La découpe laser est précisément une compétence que Graphitech a commencé à développer en 2024 au sein du Démonstrateur Industriel d'EDF près de Chinon et qui est mise au service du projet de démantèlement de Brennilis.

La cellule laser a dû être adaptée pour un défi particulier :  la découpe de l’inox contenu dans le bloc réacteur qui exigeait une adaptation de l’outil de découpe au passage disponible spécifique à Brennilis : seulement 30 millimètres de large.

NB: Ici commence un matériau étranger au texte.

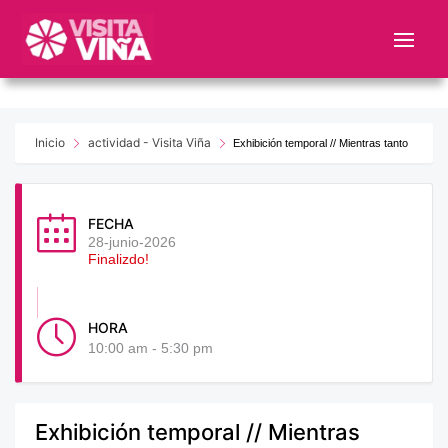
Nota:
este
sitio
web
incluye
un
Inicio
actividad - Visita Viña
Exhibición temporal // Mientras tanto
sistema
de
accesibilidad.
FECHA
28-junio-2026
Finalizdo!
HORA
10:00 am - 5:30 pm
Exhibición temporal // Mientras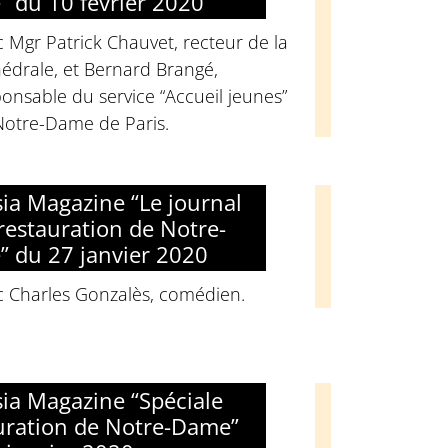
 du 10 février 2020
 Mgr Patrick Chauvet, recteur de la
édrale, et Bernard Brangé,
onsable du service “Accueil jeunes”
Notre-Dame de Paris.
sia Magazine “Le journal
 restauration de Notre-
 du 27 janvier 2020
c Charles Gonzalès, comédien.
sia Magazine “Spéciale
uration de Notre-Dame”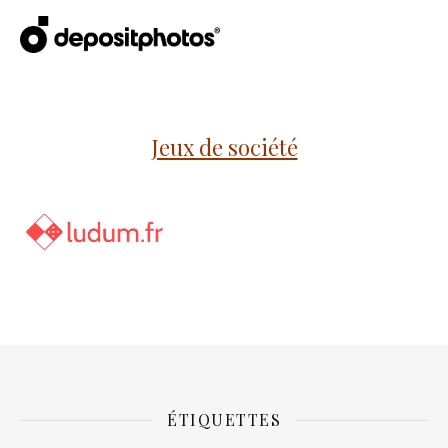
Jeux de société
ÉTIQUETTES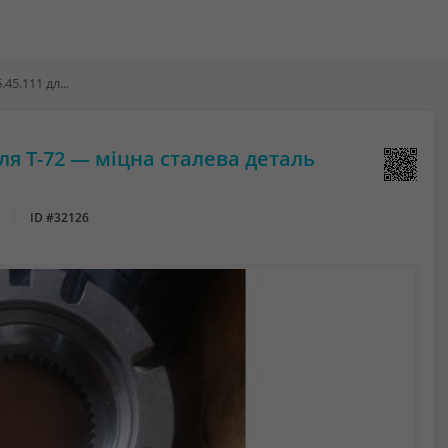
Муфта ведуча з лімбом 175.45.111 для Т-72 — міцна сталева деталь редуктора
ля Т-72 — міцна сталева деталь
ID #32126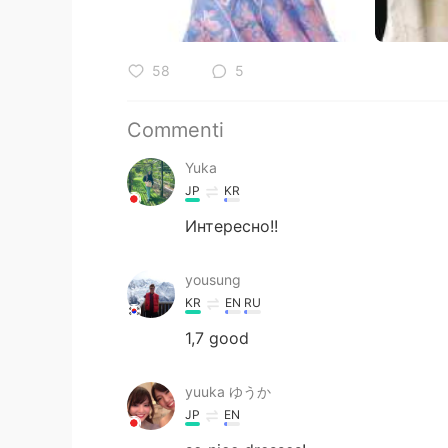
58
5
Commenti
Yuka
JP
KR
Интересно!!
yousung
KR
EN
RU
1,7 good
yuuka ゆうか
JP
EN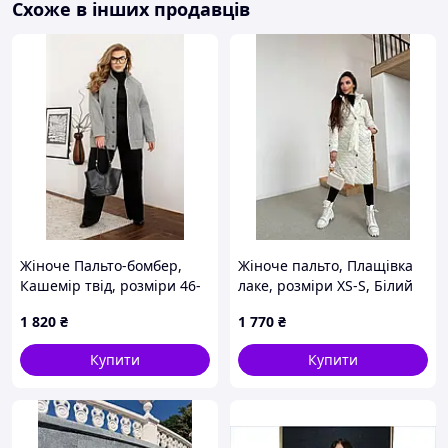
Схоже в інших продавців
Жіноче Пальто-бомбер,
Жіноче пальто, Плащівка
Кашемір твід, розміри 46-
лаке, розміри XS-S, Білий
48, 50-52, 54-56, 58-60, 62-
1 820
₴
1 770
₴
64, 66-68, Сірий
Купити
Купити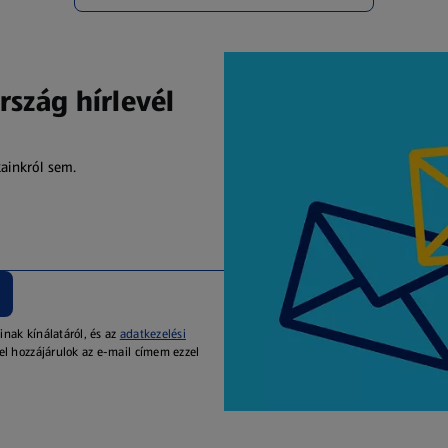
rszág hírlevél
kainkról sem.
inak kínálatáról, és az
adatkezelési
el hozzájárulok az e-mail címem ezzel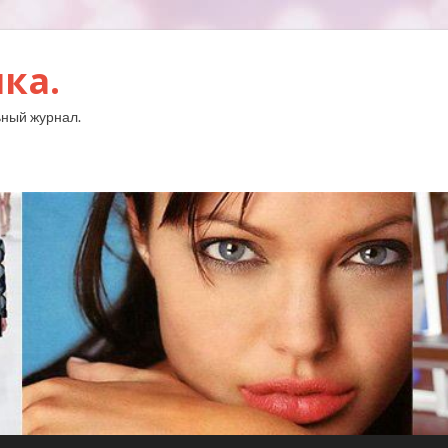
ка.
ный журнал.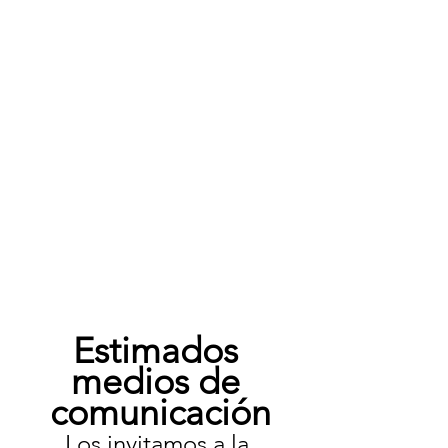
Estimados 
medios de 
comunicación
Los invitamos a la 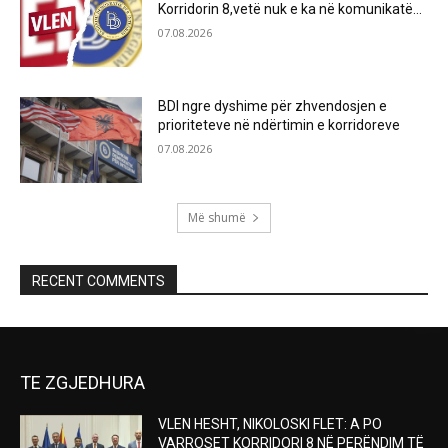
Korridorin 8,vetë nuk e ka në komunikatë…
07.08.2026
BDI ngre dyshime për zhvendosjen e
prioriteteve në ndërtimin e korridoreve
07.08.2026
Më shumë
RECENT COMMENTS
TE ZGJEDHURA
VLEN HESHT, NIKOLOSKI FLET: A PO
VARROSET KORRIDORI 8 NË PERËNDIM TË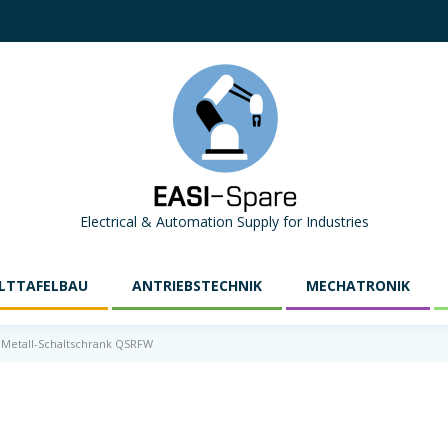
Electrical & Automation Supply for Industries
LTTAFELBAU
ANTRIEBSTECHNIK
MECHATRONIK
Metall-Schaltschrank QSRFW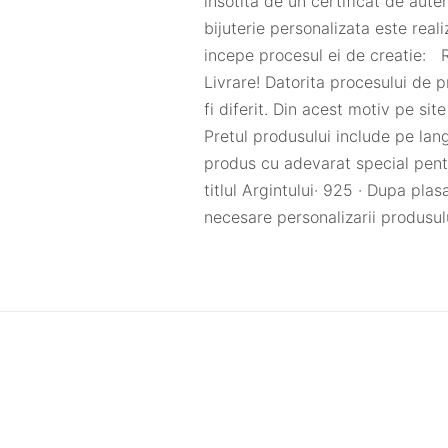
insotita de un certificat de au
bijuterie personalizata este rea
incepe procesul ei de creatie: R
Livrare! Datorita procesului de p
fi diferit. Din acest motiv pe sit
Pretul produsului include pe lan
produs cu adevarat special pent
titlul Argintului· 925 · Dupa pla
necesare personalizarii produsul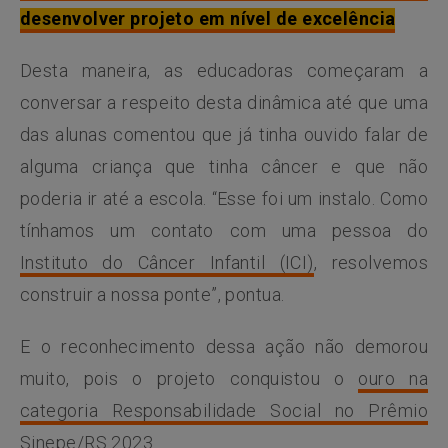
desenvolver projeto em nível de excelência
Desta maneira, as educadoras começaram a
conversar a respeito desta dinâmica até que uma
das alunas comentou que já tinha ouvido falar de
alguma criança que tinha câncer e que não
poderia ir até a escola. “Esse foi um instalo. Como
tínhamos um contato com uma pessoa do
Instituto do Câncer Infantil (ICI)
, resolvemos
construir a nossa ponte”, pontua.
E o reconhecimento dessa ação não demorou
muito, pois o projeto conquistou o
ouro na
categoria Responsabilidade Social no Prêmio
Sinepe/RS 2023
.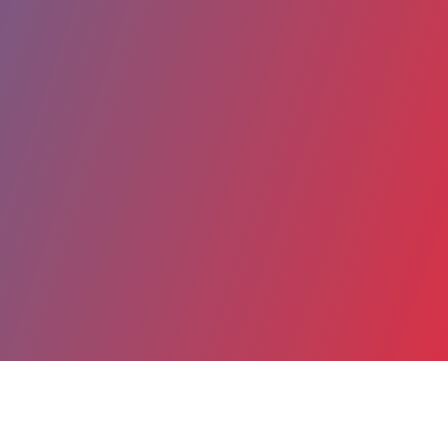
Partager
Imprimer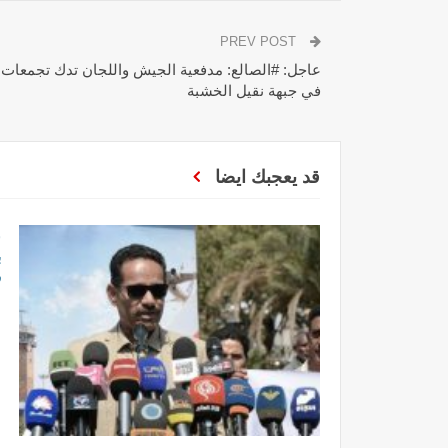
PREV POST
عاجل: #الصالع: مدفعية الجيش واللجان تدك تجمعات
في جبهة نقيل الخشبة
قد يعجبك ايضا
ع
ب
ف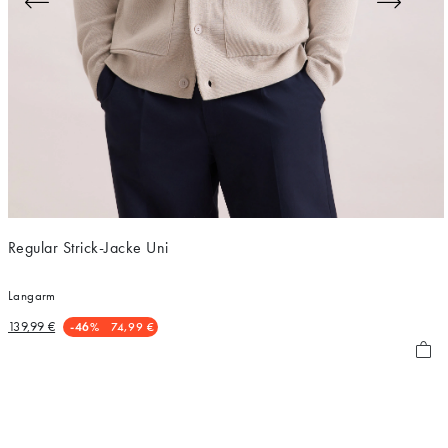
Regular Strick-Jacke Uni
Langarm
139,99 €
-46%
74,99 €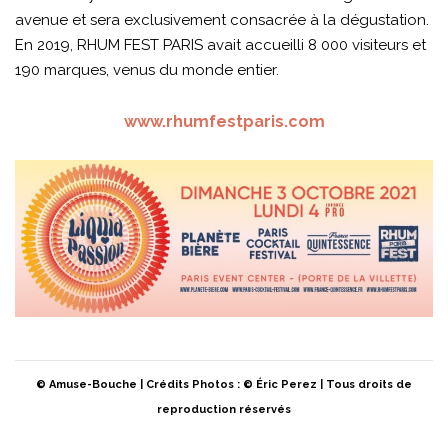
avenue et sera exclusivement consacrée à la dégustation.
En 2019, RHUM FEST PARIS avait accueilli 8 000 visiteurs et
190 marques, venus du monde entier.
www.rhumfestparis.com
© Amuse-Bouche | Crédits Photos : © Éric Perez | Tous droits de
reproduction réservés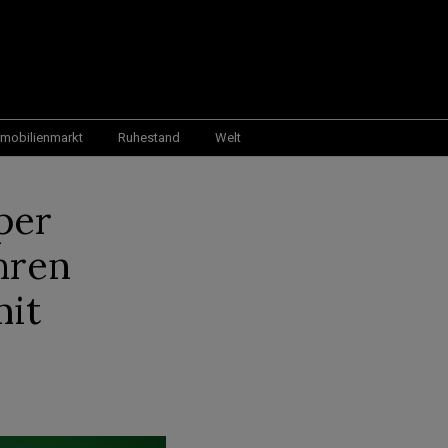
mobilienmarkt
Ruhestand
Welt
per
hren
mit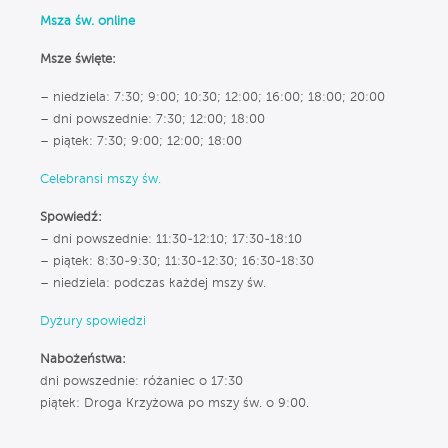
Msza św. online
Msze święte:
– niedziela: 7:30; 9:00; 10:30; 12:00; 16:00; 18:00; 20:00
– dni powszednie: 7:30; 12:00; 18:00
– piątek: 7:30; 9:00; 12:00; 18:00
Celebransi mszy św.
Spowiedź:
– dni powszednie: 11:30-12:10; 17:30-18:10
– piątek: 8:30-9:30; 11:30-12:30; 16:30-18:30
– niedziela: podczas każdej mszy św.
Dyżury spowiedzi
Nabożeństwa:
dni powszednie: różaniec o 17:30
piątek: Droga Krzyżowa po mszy św. o 9:00.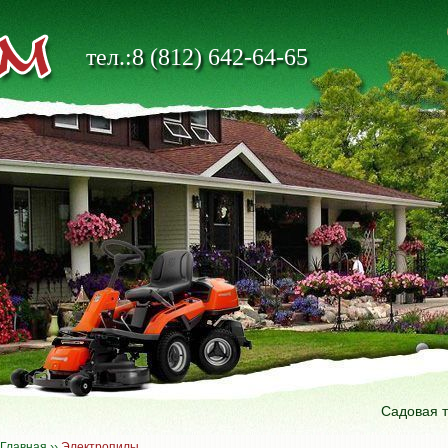
тел.:8 (812) 642-64-65
Садовая 
Главная
››
Электропилы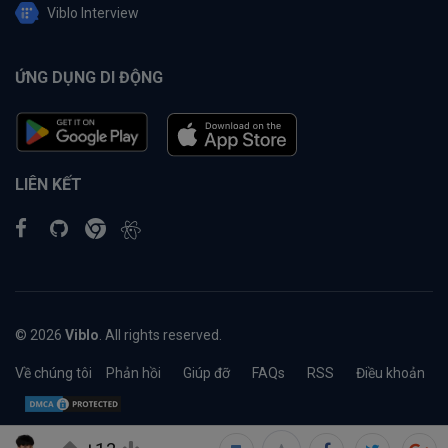
Viblo Interview
ỨNG DỤNG DI ĐỘNG
LIÊN KẾT
© 2026
Viblo
. All rights reserved.
Về chúng tôi
Phản hồi
Giúp đỡ
FAQs
RSS
Điều khoản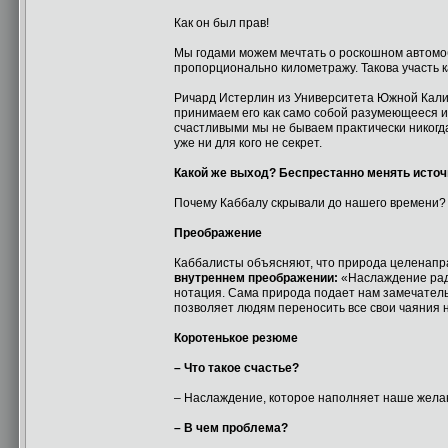
Как он был прав!
Мы годами можем мечтать о роскошном автомоб
пропорционально километражу. Такова участь к
Ричард Истерлин из Университета Южной Калиф
принимаем его как само собой разумеющееся или 
счастливыми мы не бываем практически никогда
уже ни для кого не секрет.
Какой же выход? Беспрестанно менять исто
Почему Каббалу скрывали до нашего времени?
Преображение
Каббалисты объясняют, что природа целенапра
внутреннем преображении:
«Наслаждение ради
нотация. Сама природа подает нам замечательн
позволяет людям переносить все свои чаяния 
Коротенькое резюме
– Что такое счастье?
– Наслаждение, которое наполняет наше жела
– В чем проблема?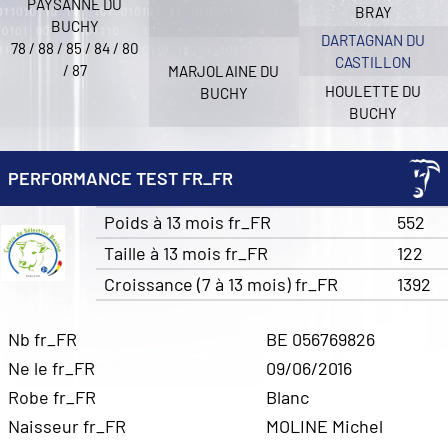
PAYSANNE DU
BRAY
BUCHY
DARTAGNAN DU
78 / 88 / 85 / 84 / 80
CASTILLON
/ 87
MARJOLAINE DU
HOULETTE DU
BUCHY
BUCHY
PERFORMANCE TEST FR_FR
Poids à 13 mois fr_FR
552
Taille à 13 mois fr_FR
122
Croissance (7 à 13 mois) fr_FR
1392
Nb fr_FR
BE 056769826
Ne le fr_FR
09/06/2016
Robe fr_FR
Blanc
Naisseur fr_FR
MOLINE Michel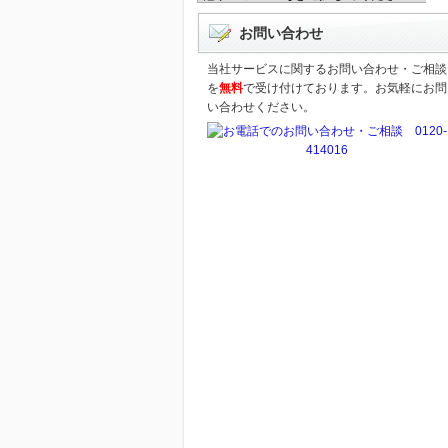
お問い合わせ
当社サービスに関するお問い合わせ・ご相談
を
無料
で受け付けております。お気軽にお問
い合わせください。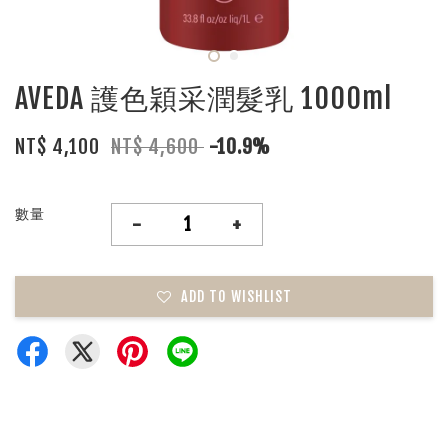
AVEDA 護色穎采潤髮乳 1000ml
NT$ 4,100
NT$ 4,600
-10.9%
數量
-
+
ADD TO WISHLIST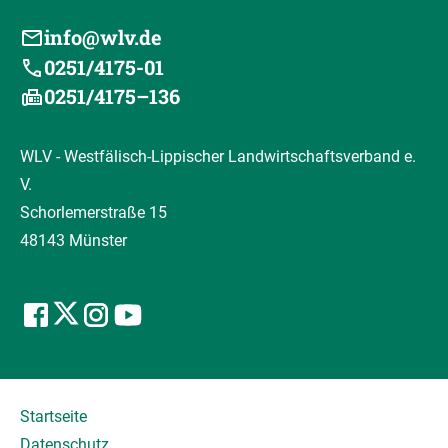
info@wlv.de
0251/4175-01
0251/4175–136
WLV - Westfälisch-Lippischer Landwirtschaftsverband e.
V.
Schorlemerstraße 15
48143 Münster
Startseite
Datenschutz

« Pour la découpe, le point focal du laser doit donc se concentrer au plus proche de la surface, et Graphitech a dû mettre au point un outil sur-mesure pour réaliser cette opération. Nous avons choisi de développer, avec un partenaire, une tête de découpe laser ultra spécifique car, à date, il n’y avait pas de système capable de le faire. », précise Laurent Cluzel.

Début de la campagne d'essai

C’est dans ce cadre qu’une tête de découpe innovante a vu le jour, permettant d’accéder au fond de cuve qui maintient les tubes. Cette dernière a pu être conçue grâce à des tests sur une maquette physique réaliste qui représente les contraintes dimensionnelles du passage. Tout cela se déroule au sein du lieu d'innovation créé par EDF : le Démonstrateur Industriel.

Les premiers essais physiques auront lieu en début d’année 2026. Ils permettront notamment de vérifier la fonctionnalité de découpe, de trajectoire et de préhension une fois la phase d’intégration terminée.

Une deuxième campagne d’essais contribuera par la suite à mettre en pratique la procédure, valider la documentation et former les équipes. Cette phase apparaît comme indispensable pour bien appréhender le déroulement des opérations, évitant dysfonctionnements et risques potentiels. 

« Si on parle de dérisquage, après les simulations numériques, des essais physiques vont être réalisés début 2026, sur des maquettes, permettant de définitivement valider la faisabilité. », souligne Laurent Cluzel, pilote technique chez Graphitech.

Le déploiement du robot ARTUR est prévu pour 2030 et devrait compter 5 mois d’opérations comprenant son installation et son repli. Ces quelques mois concluront de nombreuses années de développement chez Graphitech afin de trouver la meilleure solution, la plus efficace et la plus sécurisée. Il s’agit d’un réel défi technique, tant en raison de la complexité de la disposition de la cuve du réacteur de Brennilis que des solutions techniques nécessaires à l’aboutissement du projet.

Située à l'Est de Brest, dans le Finistère, la centrale nucléaire de Brennilis est restée en service durant près de 18 ans, produisant l’équivalent de la consommation électrique d’une ville de 385 000 habitants. Elle a finalement été mise à l’arrêt en 1985.